Nos Estados Unidos existe uma polícia que passa pelas ruas em busca de imigrantes que estejam sem a exigida documentação para permanecer no país. A agência que vai à caça dessas pessoas se chama ICE: Immigration Customs Enforcement.

O cenário fascista e distópico já seria suficientemente trágico, mas esse texto pretende tratar de coisa ainda mais desumana.

Homens e mulheres sem documentação (que muitos preferem chamar de ilegais, um termo que me incomoda porque não acho que possamos classificar seres humanos como legais ou ilegais) são tirados de suas casas, do trabalho e até de hospitais, e — antes de serem julgados e eventualmente deportados — jogados em prisões, a maioria delas privada.

Aqui vale um lembrete prisões privadas pertencem a corporações e visam apenas maximizar o lucro.

Num desses centros de detenção, em Denver, no Colorado, alguns dos presos conseguiram que, depois de anos, advogados se sensibilizassem com a história que eles tinham para contar e que levassem o caso adiante.

A história é a seguinte:

Nesse estabelecimento de 1500 camas os detidos estavam sendo “convidados” a trabalhar e em troca receber a quantia de U$1 (um dólar – vou escrever por extenso para que não haja confusão) por dia de trabalho.

Aqueles que porventura dissessem “não quero” eram ameaçados com confinamento solitário, que é, segundo a ONU, uma forma de tortura.

Trata-se do tipo de história que dispensa comentários e opiniões, então vou seguir apenas informando depois de lembrar que esses homens e mulheres detidos não são culpados de nada porque não tiveram seus casos julgados ainda, e que muitos, ao terem a documentação analisada, são liberados sem acusação.

Finalmente, depois de quase três anos, um certo juiz no Colorado decidiu que iria levar o caso adiante e escutar a empresa que é a proprietária desse centro de detenção: o GEO Group (uma empresa que forneceu dinheiro a Trump durante a campanha e cujo valor das ações subiu bastante desde que ele foi eleito).

Diante das acusações, a corporação alegou que mesmo se estivessem forçando as pessoas a trabalharem sob ameaça de confinamento solitário isso seria permitido pelas leis do Colorado.

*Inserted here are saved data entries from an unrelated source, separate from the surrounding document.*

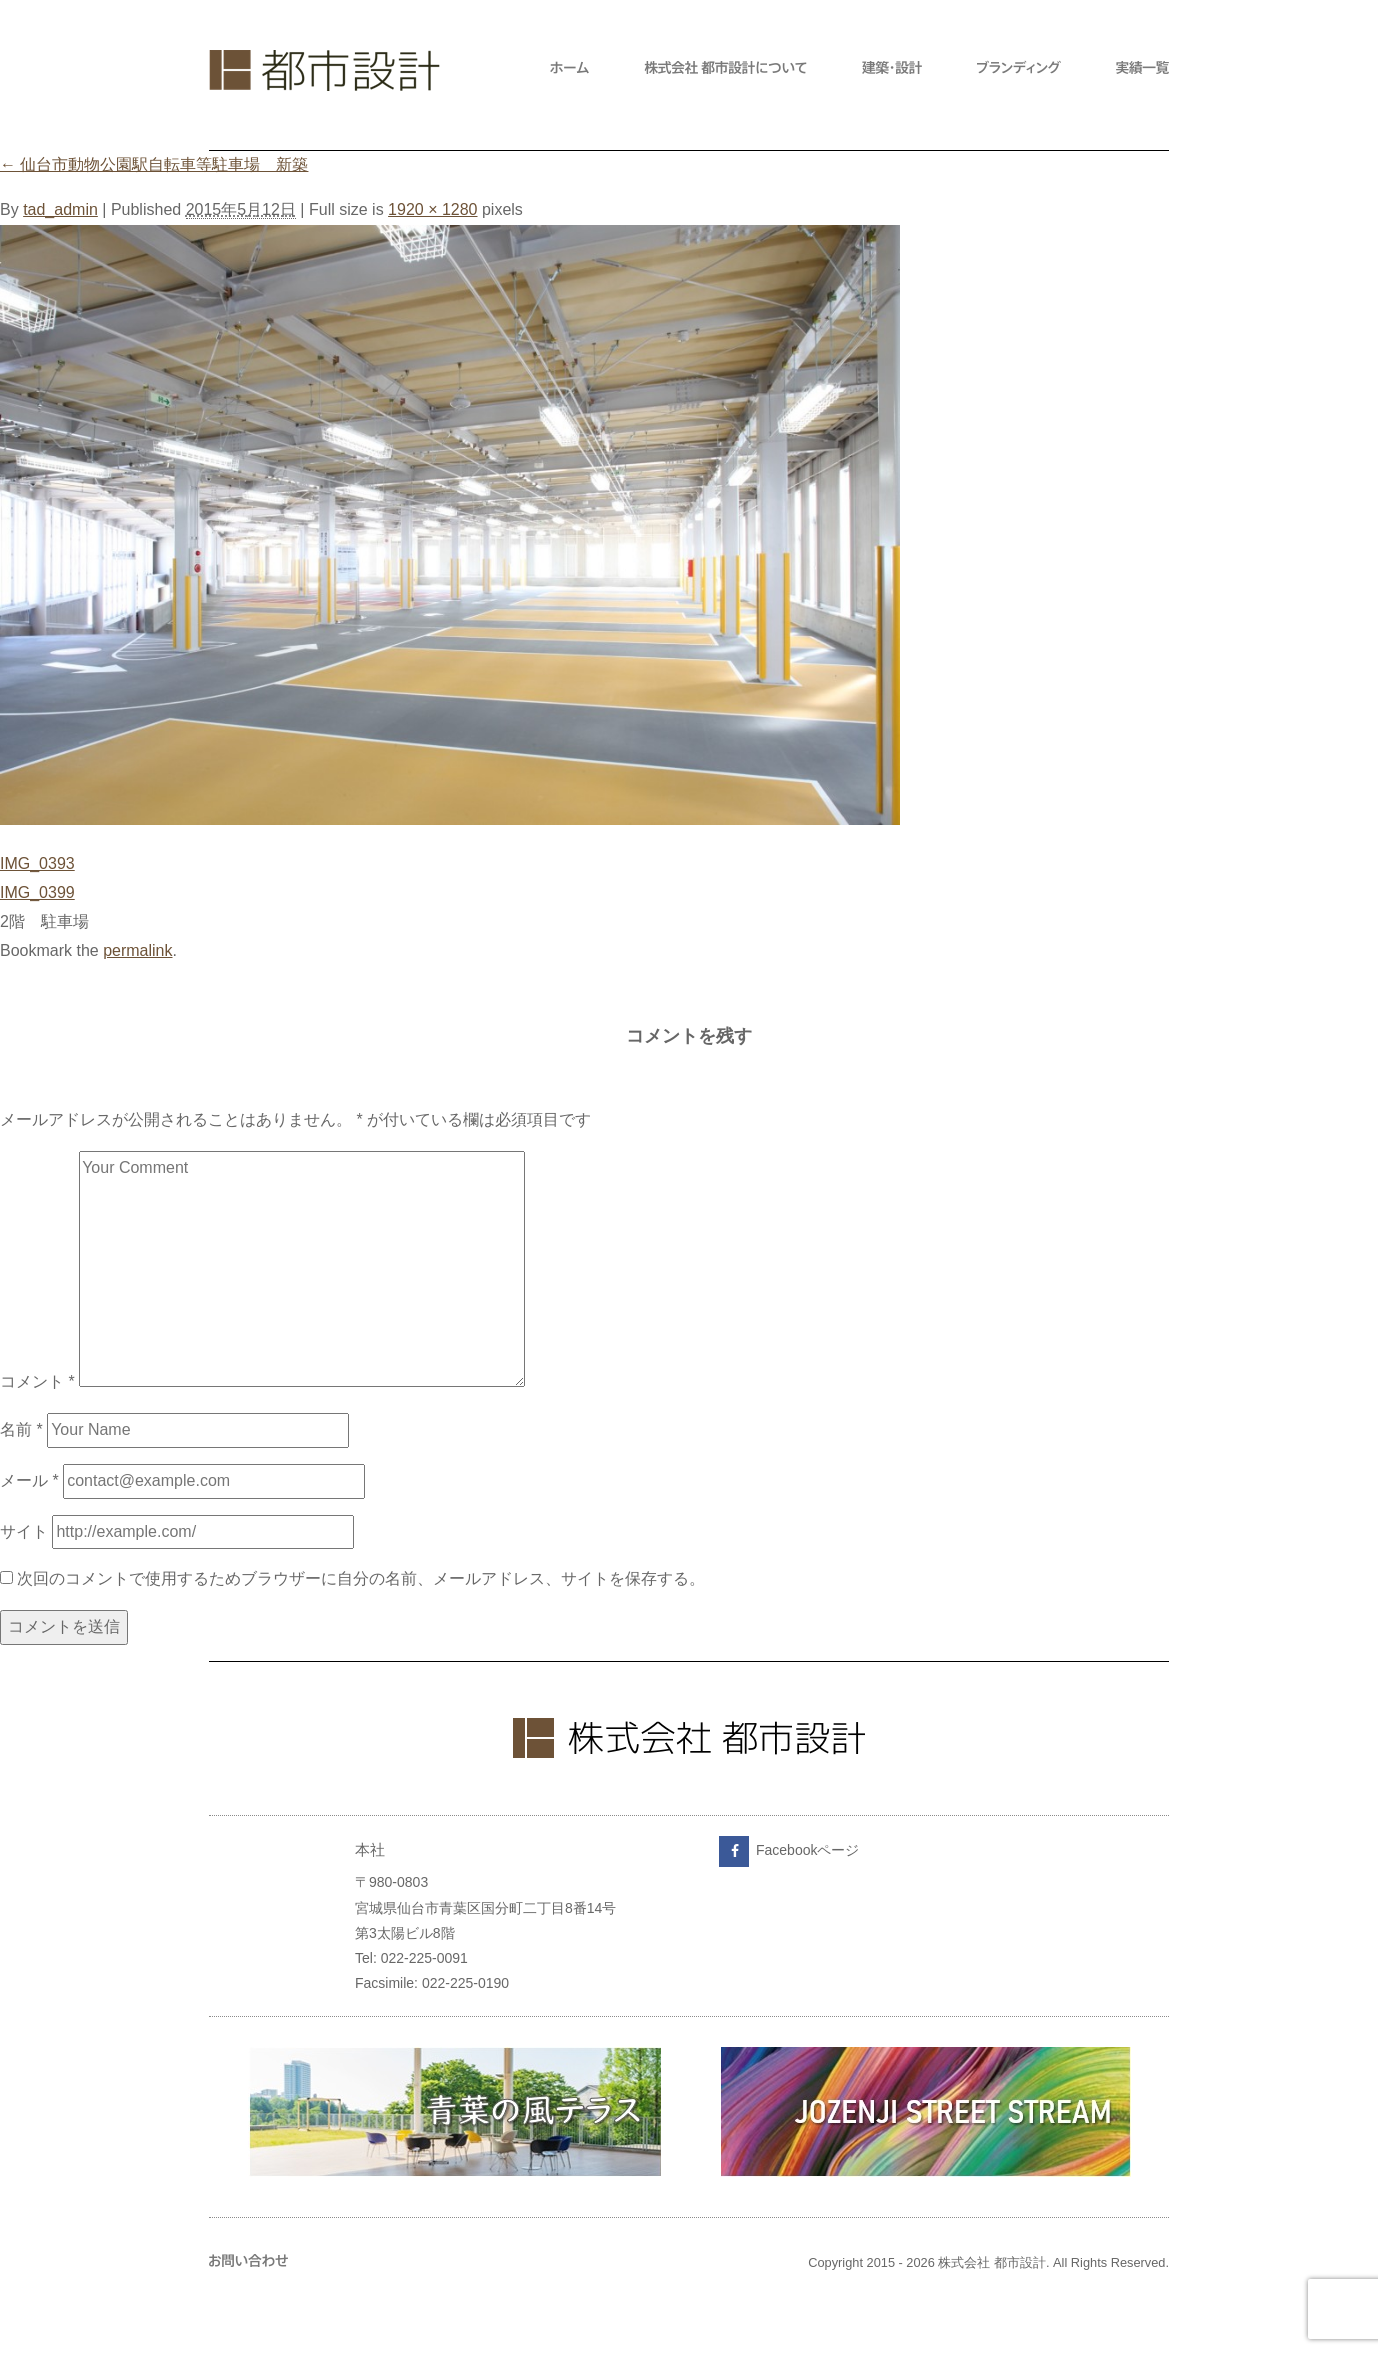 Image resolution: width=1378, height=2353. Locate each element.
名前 (21, 1429)
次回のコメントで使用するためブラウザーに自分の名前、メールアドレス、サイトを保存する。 (361, 1578)
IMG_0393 (37, 863)
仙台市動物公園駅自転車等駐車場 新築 (154, 164)
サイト (24, 1531)
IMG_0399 (37, 892)
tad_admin (60, 209)
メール (29, 1480)
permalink (137, 950)
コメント (37, 1381)
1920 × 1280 (432, 209)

“Não, não seria”, respondeu o juiz.

O caso dessa grotesca parceria público-privada pode envolver até 60 mil detentos.

Esse cenário desumano tem tudo para piorar dado que Donald Trump diz que vai deportar de dois a três milhões de pessoas sem documentação, incrementando a ronda do ICE pelas ruas e fazendo nascer, assim, uma legião de novos escravos nos Estados Unidos.

A história foi originalmente publicada pelo jornal The Washington Post no dia 5 de março sob o título: “Thousands of ICE detainees claim they were forced into labor, a violation of anti-slavery laws”, ou: “Milhares de pessoas detidas pelo ICE alegam estarem sendo forçadas a trabalhar, uma violação das leis anti-escravocratas”.

Em nota relacionada, o governo de Michel Temer tenta com bastante desespero impedir que seja publicada a lista anual com a relação de empresas acusadas a usar trabalho escravo no Brasil, numa manobra imoral e anti-ética em muitos e diferentes níveis.

O capitalismo se transformou numa enorme festa para grandes empresários e corporações, e numa triste imoralidade para todos nós.

Leia a íntegra da matéria do Washington Post.

 

2 pensamentos sobre “Como legalizar a escravidão: lições do neo-liberalismo

  1. Com estes indivíduos meliantes do tipo – trump e temer só tem uma saída e o povo sabe qual sera … estes tipos jamais aceitariam a ética social, ou seja cultivar atitudes humanamente compatíveis para facilitar o convívio em comunidade e colaborar para fortalecer os princípios de humanização, então fazer o que …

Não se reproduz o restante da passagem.